En declaraciones al periódico digital Hespress, Idris Ahmid, analista político libio, señaló que la intervención de la OTAN en Libia favoreció intereses extranjeros en lugar de contribuir a la estabilidad del país.
«Las elecciones de 2012 fueron dominadas por el islam político, lo que generó conflictos y desembocó en la guerra de 2014 en Trípoli», afirmó el analista, antes de destacar el papel de Marruecos como un mediador imparcial y su compromiso con la estabilidad sin imponer decisiones externas.
Por otro lado, el profesor de relaciones internacionales Mohamed Atif menciona que el régimen de Gadafi debilitó las instituciones del país y favoreció el tribalismo. Bajo su mandato, «Libia sufrió una fuerte polarización ideológica y la proliferación de grupos armados», explicó.
«Marruecos fue uno de los primeros países en reconocer al Consejo Nacional de Transición libio y ha trabajado en coordinación con la ONU, la Unión Africana y la Liga Árabe para impulsar soluciones políticas», subrayó el profesor.

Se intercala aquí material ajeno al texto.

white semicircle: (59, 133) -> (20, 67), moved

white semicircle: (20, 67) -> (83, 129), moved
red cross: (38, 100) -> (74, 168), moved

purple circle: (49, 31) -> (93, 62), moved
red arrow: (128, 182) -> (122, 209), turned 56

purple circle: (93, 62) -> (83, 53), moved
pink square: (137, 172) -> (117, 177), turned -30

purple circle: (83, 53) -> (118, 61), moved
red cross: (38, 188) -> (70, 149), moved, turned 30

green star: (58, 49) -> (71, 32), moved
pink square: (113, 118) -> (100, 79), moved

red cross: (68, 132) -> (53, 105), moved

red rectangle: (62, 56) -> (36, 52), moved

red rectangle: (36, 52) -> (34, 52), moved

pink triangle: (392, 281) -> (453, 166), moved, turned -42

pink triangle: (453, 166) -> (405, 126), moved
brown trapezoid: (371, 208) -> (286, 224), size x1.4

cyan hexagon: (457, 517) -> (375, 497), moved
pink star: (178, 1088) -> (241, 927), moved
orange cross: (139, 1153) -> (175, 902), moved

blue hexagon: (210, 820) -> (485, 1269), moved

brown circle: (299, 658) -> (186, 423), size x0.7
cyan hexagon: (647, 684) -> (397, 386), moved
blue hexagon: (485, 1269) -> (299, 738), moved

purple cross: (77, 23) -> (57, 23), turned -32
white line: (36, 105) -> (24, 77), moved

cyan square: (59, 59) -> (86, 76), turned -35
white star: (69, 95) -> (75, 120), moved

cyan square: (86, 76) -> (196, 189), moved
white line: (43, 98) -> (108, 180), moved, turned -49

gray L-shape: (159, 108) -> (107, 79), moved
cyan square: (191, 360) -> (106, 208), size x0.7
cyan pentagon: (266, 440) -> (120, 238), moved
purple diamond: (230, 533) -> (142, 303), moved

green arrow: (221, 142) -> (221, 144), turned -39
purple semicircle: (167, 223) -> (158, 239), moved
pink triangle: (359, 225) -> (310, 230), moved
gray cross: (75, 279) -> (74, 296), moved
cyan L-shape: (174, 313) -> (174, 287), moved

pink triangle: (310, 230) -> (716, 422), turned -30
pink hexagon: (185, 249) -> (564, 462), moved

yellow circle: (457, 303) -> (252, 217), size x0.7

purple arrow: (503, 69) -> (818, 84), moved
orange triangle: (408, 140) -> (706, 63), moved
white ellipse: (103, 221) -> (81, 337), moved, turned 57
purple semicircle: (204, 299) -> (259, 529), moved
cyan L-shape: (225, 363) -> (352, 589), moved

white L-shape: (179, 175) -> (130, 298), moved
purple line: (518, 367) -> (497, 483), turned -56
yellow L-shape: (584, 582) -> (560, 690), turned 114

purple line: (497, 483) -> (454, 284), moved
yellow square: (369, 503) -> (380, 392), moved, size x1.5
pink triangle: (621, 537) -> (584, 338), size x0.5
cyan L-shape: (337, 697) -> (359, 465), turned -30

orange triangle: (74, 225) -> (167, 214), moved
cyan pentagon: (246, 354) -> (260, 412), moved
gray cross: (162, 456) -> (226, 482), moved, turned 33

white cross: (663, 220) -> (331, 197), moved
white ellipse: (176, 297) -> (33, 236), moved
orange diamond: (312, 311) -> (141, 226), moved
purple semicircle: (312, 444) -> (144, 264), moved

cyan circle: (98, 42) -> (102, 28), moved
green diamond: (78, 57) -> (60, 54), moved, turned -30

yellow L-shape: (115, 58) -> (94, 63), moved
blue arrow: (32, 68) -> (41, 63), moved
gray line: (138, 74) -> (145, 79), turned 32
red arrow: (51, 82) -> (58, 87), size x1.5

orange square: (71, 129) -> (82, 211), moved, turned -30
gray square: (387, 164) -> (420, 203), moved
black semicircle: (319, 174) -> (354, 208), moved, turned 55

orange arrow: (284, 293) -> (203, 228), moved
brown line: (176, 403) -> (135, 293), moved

Marruecos, en general, ha priorizado el diálogo político sobre las intervenciones militares, manteniendo una postura neutral y equilibrada, lo que le ha permitido ganarse la confianza de los actores libios e internacionales. Sin embargo, su mediación enfrenta diversos obstáculos, entre ellos la influencia de países vecinos que aún persiguen sus propios intereses, contribuyendo así a una Libia dividida e inestable.